Finding Hope in Failure

Have you ever felt defeated when you have tried to do something different?  Perhaps you’ve started up your private practice recently and haven’t got any clients.  Or you’ve had a client and they’ve stopped attending counselling after just a few sessions.  Perhaps you’ve been on some CPD, been enthused with a new idea and technique, tried it out on a client and it’s bombed.

I often find it difficult when I’m trying to master a new skill and I don’t get it right first time.  There’s a part of me that believes that I should be more capable and failure brings out old fears about being laughed at, judged, and thought inadequate.
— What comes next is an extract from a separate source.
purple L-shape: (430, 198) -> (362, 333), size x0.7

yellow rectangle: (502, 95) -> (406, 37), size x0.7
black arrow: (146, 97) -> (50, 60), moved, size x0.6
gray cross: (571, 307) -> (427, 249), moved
This week I came across the concept of “yet”.  This small word is wonderfully freeing.  It gets applied when we’re trying to do something but have yet to succeed.

Here are a few examples:

  • I haven’t got enough clients – yet
  • I haven’t identified my niche – yet
  • I can’t use this new technique – yet

I think the reason this is so helpful is because it promotes the idea that progress is possible.

Carol Dweck who talks about this approach in her powerful TED talk “The power of believing you can improve” illustrates how it helps children to feel more motivated. She found that praising children for their effort rather than results enabled underprivileged children to out perform their more advantaged peers within months.

When people are encouraged to see problems as challenges it changes their approach.  Instead of seeing themselves as stupid, it encourages them to adapt and think of new ways to tackle the problem.  They have more hope that they will be able to find a solution.

This is known as a “growth mindset” rather than a “fixed mindset”.  A fixed mindset shuts people down.  They judge themselves as useless and fear censure.  Carol Dweck says they are trapped in the tyranny of “now”, what is happening in this moment. “Yet” gives them the possibility that they can improve.

Hopefulness is not a feeling, it is a self-belief.

It is a belief that:

  • I can do this
  • I know where I want to go, I can set realistic goals
  • I know how to get there, I can cope if I fail and try again.

Hope enables people to keep trying.  Perfectionism is about believing we’re not good enough.  Hope is about believing that we are.

Perfectionism says:

  • “I’m not good enough. I will fail so I won’t try. What will people think?”
  • “I’m not good enough.  I can’t do this.  I should stop because what will people think?” 

Hope says:

  • “I’m good enough, I can try, I can make mistakes, I can adapt, I can ask for help if necessary.”
  • “I want to do this because I feel satisfied when I master new skills”

Notice the difference in focus between the two attitudes.  One – perfectionism – is concerned about the impression their efforts will make on other people.  It is fearful of judgement. The other – hope – is focused around self-improvement. It is about personal growth, about making the best of individual potential. Hope is active rather than reactive.

Hope is about meeting personal goals. It flows from a place of creativity.  It is about setting an objective and working out ways to meet it.  It may not start with a strong sense of confidence because sometimes that is what is developed as various milestones are met along the way.  Hope however is the belief that it is possible for *me* to achieve given enough effort and flexibility.

The little word – “yet” – can inject hope within us and help us to move from self-doubt, procrastination and quitting towards self-belief, energy and accomplishment.